America losing its soft power in Asia (2)

SOME of these phrases were repeated and embellished in the Asean-Plus Three (China, Japan, and South Korea), the East Asean Summit and the Asean Regional Forum meeting statements. But these are all chairman’s statements of Asean-Plus meetings and not a consensus joint statement by Asean members alone.

Southeast Asia analyst Michael Vatikiotos called the framework agreement a quid pro quo, “the de-escalation [by Asean] in exchange for a not satisfactory for many people but nonetheless a framework.” 

Jay Batongbacal, a Philippine analyst, attributed the agreement on the framework “to a combination of the Asean’s inability to come to clear consensus, China’s perceived power, fear of economic consequences, failure of the US to give strong credible guarantees, and individual leadership perceptions.”

Some critics said an ambiguous and thin framework means China can drag out the COC negotiations and also say “see, we’ve been negotiating with you.” More worrying, China appeared to set conditions for negotiations on a COC, including non-interference by “outside parties” meaning the US.

Although the US, Japan and Australia did not get the result that they wanted in the Asean communique, they doubled down with their own ministers’ statement.

The ministers underscored the importance of upholding the rules-based order. They voiced their strong opposition “to coercive unilateral actions that could alter the status quo and increase tensions.” 

They also urged “SCS claimants to refrain from land reclamation, construction of outposts, militarization of disputed 
features, and undertaking unilateral actions that cause permanent physical change to the marine environment in areas pending delimitation”.

Further, the ministers called on all claimants to make and clarify their maritime claims in accordance with the international law of the sea as reflected in the 1982 United Nations Convention on the Law of the Sea (UNCLOS) and to resolve disputes peacefully in accordance with international law. 
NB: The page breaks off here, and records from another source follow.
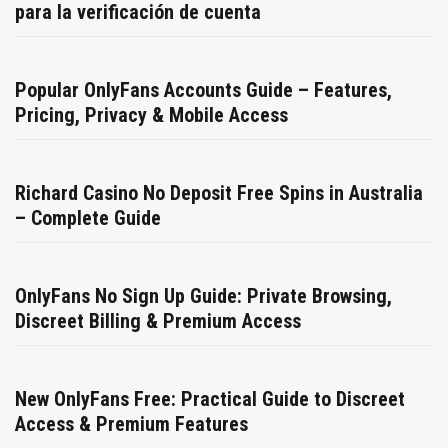
para la verificación de cuenta
Popular OnlyFans Accounts Guide – Features,
Pricing, Privacy & Mobile Access
Richard Casino No Deposit Free Spins in Australia
– Complete Guide
OnlyFans No Sign Up Guide: Private Browsing,
Discreet Billing & Premium Access
New OnlyFans Free: Practical Guide to Discreet
Access & Premium Features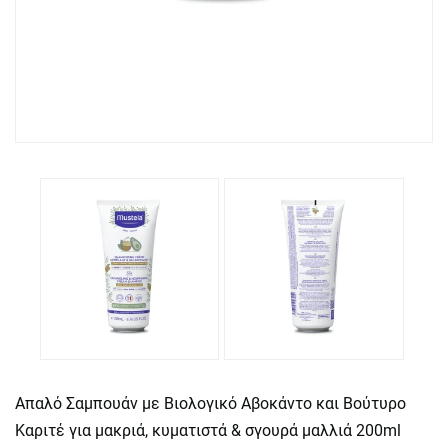
Απαλό Σαμπουάν με Βιολογικό Αβοκάντο και Βούτυρο
Καριτέ για μακριά, κυματιστά & σγουρά μαλλιά 200ml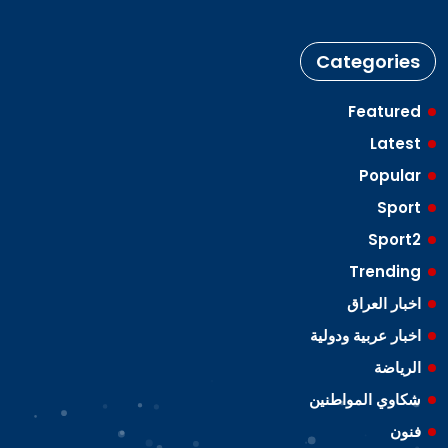
Categories
Featured
Latest
Popular
Sport
Sport2
Trending
اخبار العراق
اخبار عربية ودولية
الرياضة
شكاوي المواطنين
فنون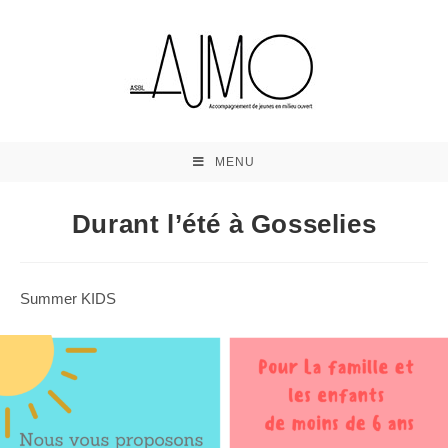
MENU
Durant l’été à Gosselies
Summer KIDS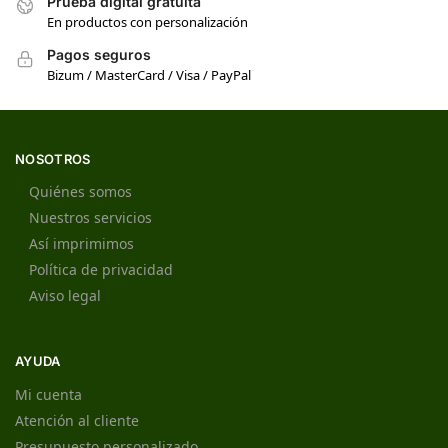
Prueba digital gratuita
En productos con personalización
Pagos seguros
Bizum / MasterCard / Visa / PayPal
NOSOTROS
Quiénes somos
Nuestros servicios
Así imprimimos
Política de privacidad
Aviso legal
AYUDA
Mi cuenta
Atención al cliente
Presupuesto personalizado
The ministers also “urged Asean member states and China to ensure that the COC be finalized in a timely manner, and that it be legally binding, meaningful, effective, and consistent with international law.”

But in the most controversial portion of their statement, they called on “China and the Philippines to abide by the Arbitral Tribunal’s 2016 Award in the Philippines-China arbitration, as it is final and legally binding on both parties.” This was much stronger wording than Asean, and
China, preferred. Indeed, Philippines Foreign Minister Alan Cayetano said in apparent response, “We appreciate not being told what to do.”
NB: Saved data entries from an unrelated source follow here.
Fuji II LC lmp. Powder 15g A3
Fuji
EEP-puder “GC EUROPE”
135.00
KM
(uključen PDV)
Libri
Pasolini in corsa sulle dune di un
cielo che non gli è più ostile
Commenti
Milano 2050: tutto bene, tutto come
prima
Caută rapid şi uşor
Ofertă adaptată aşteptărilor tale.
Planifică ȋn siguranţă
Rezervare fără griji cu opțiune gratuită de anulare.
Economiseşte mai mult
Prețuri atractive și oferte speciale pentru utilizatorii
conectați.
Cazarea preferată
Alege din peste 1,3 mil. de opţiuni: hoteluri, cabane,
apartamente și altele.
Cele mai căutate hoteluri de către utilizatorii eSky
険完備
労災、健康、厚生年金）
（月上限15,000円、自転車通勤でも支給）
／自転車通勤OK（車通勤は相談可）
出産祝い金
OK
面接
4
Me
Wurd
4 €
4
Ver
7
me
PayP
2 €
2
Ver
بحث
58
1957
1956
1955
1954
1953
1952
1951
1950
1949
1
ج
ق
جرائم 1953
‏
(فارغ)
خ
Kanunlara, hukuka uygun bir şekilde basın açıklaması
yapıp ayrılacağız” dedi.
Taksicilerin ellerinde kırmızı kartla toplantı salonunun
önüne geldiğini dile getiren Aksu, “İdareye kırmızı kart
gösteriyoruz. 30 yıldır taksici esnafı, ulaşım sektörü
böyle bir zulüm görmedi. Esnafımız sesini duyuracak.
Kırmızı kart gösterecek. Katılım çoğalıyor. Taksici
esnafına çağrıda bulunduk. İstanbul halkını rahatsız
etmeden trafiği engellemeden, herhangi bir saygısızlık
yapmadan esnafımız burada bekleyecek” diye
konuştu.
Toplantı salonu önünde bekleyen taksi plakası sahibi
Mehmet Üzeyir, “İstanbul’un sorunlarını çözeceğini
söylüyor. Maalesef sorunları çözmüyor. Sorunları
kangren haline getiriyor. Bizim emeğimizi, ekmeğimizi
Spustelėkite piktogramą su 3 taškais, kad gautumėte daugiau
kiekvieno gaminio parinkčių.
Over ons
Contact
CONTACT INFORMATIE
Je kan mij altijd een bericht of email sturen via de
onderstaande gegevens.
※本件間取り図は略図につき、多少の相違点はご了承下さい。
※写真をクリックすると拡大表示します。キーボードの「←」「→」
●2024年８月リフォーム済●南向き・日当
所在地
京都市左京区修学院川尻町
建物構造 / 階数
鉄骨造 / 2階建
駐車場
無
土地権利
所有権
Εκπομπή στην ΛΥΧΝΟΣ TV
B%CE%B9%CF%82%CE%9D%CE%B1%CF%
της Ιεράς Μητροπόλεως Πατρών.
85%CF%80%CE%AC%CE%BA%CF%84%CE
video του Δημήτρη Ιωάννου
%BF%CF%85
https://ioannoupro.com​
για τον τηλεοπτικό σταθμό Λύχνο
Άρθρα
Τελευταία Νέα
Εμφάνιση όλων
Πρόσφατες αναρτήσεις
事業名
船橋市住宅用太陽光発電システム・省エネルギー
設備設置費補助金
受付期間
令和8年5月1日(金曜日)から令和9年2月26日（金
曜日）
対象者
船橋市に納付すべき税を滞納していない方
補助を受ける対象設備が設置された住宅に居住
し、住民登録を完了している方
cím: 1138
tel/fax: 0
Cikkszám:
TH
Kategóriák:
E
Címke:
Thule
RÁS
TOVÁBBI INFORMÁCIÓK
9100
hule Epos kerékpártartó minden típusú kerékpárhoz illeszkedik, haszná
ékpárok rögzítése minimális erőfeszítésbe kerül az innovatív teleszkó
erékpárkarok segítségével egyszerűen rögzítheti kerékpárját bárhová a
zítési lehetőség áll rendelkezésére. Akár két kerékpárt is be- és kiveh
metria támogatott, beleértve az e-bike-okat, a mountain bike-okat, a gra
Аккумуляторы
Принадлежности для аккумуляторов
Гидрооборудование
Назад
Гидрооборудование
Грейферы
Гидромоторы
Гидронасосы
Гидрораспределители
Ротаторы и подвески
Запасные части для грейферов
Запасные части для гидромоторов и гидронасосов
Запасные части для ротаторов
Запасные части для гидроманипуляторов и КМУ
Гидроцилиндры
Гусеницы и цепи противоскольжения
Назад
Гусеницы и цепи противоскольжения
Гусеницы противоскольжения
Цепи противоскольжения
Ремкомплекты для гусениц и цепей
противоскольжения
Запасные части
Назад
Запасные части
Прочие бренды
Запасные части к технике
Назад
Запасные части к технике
Cambodia and the Philippines generally supported China’s preferences while the rest of Asean was largely non-committal. Obviously, Asean was split on the South China Sea, much to China’s advantage and much to the US’ chagrin. 

Asia analyst Bonnie Glaser said, “With Asean itself divided and China’s sway over individual Asean members growing, this is an unsurprising even if disappointing development”.

The prognosis for non-interference by the US in the COC negotiation process is not good. Proposed legislation — the Asia Reassurance Initiative Act — would “strengthen US security commitments to […] allies and build partner capacity in the Asia-Pacific region to deter aggression [and] project power.” 

This will be done by increasing the US military presence in the Asia-Pacific, including regular freedom-of-navigation and over-flight operations in the East and South China Seas, and greater assistance helping allies and partners build more capable maritime forces. 

Furthermore, Washington will help establish “new regional security partnerships” and develop a greater relationship with Taiwan.

Expanding the military capabilities of allies and partners, and an increased US presence and the promotion of stronger regional security relationships, will not ease tensions between China and the US and its allies. Moreover, a more aggressive US posture and presence could force regional nations to choose between the two. The US may not like the outcome.

Making matters worse, China President Xi Jinping seems to have now publicly declared a red line in the South China Sea. During his speech commemorating the 90th anniversary of the People’s Liberation Army, he vowed that China “will never allow any people, organization or political party to split any part of Chinese territory out of the country at any time, in any form.”

If the outcome of these Asean meetings were the only concern, it could and probably should be dismissed as a blip in the US-Asean relationship. But it comes against a broad background of US soft power setbacks in the region.

The relative decline in US soft power accelerated when the Trump administration withdrew from the US proposed Trans Pacific Partnership (TPP) economic pact. Then Trump seemed to be willing to make a deal with China — if China helped restrain North Korea, the US would lessen pressure on China in the South China Sea. 

To Asean nations, Trump’s “America First” mantra is beginning to feel to allies, friends and their enemies more like “you are on your own.”

Also eroding trust and confidence in the US, the Philippines under new President Rodrigo Roa Duterte moved toward a more neutral stance between China and the US. Despite the 65-year-old US-Philippines Mutual Defense Treaty, the Philippines was not sure the US would back it militarily in a conflict with China.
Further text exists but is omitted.